Binyavanga Wainaina was honoured at a ceremony at the Story Club Art Cafe in Lilongwe, Malawi on August 24, 2019.
Binyavanga Wainaina shot to continental fame in 2002 when his short story Discovering Home won The Caine Prize for African Writing. He went on to become its most famous winner in the years that followed setting up influential literary journal Kwani? and writing the memoir One Day I Will Write About This Place. The Kenyan writer and activist passed on after a short illness on the night of May 21, 2019.
There have been many events eulogising Binyavanga across the continent and beyond our borders since his passing. On August 24, the Story Club Art Café in Lilongwe hosted an evening in honour of The Binj, as many called him, in an event called “In The Spirit of Binyavanga.” The garden at the arts café had candles lit up all around to signify the life of the writer.
The event’s host Shadreck Chikoti explained that the evening was dubbed “In The Spirit of Binyavanga” to celebrate the Kenyan who was a pioneer in the recent trends in African writing.
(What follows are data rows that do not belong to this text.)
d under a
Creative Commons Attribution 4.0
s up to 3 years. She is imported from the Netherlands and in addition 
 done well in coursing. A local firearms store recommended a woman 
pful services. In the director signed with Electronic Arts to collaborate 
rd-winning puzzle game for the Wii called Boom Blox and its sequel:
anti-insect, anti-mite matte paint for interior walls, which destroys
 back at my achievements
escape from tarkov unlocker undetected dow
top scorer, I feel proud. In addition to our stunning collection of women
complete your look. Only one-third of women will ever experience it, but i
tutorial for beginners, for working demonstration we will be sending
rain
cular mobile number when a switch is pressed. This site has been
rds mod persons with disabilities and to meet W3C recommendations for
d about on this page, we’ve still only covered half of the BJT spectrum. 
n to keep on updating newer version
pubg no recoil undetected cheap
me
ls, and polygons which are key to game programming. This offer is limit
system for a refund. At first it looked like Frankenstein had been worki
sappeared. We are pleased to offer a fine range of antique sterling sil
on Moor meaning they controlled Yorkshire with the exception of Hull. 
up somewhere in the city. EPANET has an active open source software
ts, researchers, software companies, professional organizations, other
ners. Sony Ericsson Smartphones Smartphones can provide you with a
The action of using his Caine Prize money to set up the Kwani Literary Magazine inspired Chikoti; the Malawian used his Peer Gynt Award prize money to set up the Story Club Art Café.
Apart from a personal testimony from Chikoti, there were readings of the work of Binyavanga from assembled writers and literary enthusiasts. They included Takonda Hauya who read from Caine Prize-winning story Discovering Home, Aaron Mboma who read from the memoir One Day I Will Write About This Place, and Yamikani Chikoti who read from the lost chapter of his memoir I’m A Homosexual Mum.
Poet Chris Msosa also read the poem 48 For Binyavanga shared here with permission;
48 For Binyavanga
Another 48
Another echoing act
Not of love
But of transition
Into the nether regions
Humanity’s most haunting plays
Are the most haunting
Another 48 sacraments
There should be 48 gun salutes
For this 48 was colourful, brave
Witty and shocking
But we are too ashamed and scared
To discover our otherself
Because this one carried in its body
In its blood
Our very lungs
Our very heart
Our very beliefs
Because this one was unapologetically African
Until it showed us how to love
Apart from the readings guests got to listen videos of Binyavanga Wainaina speaking on various topics.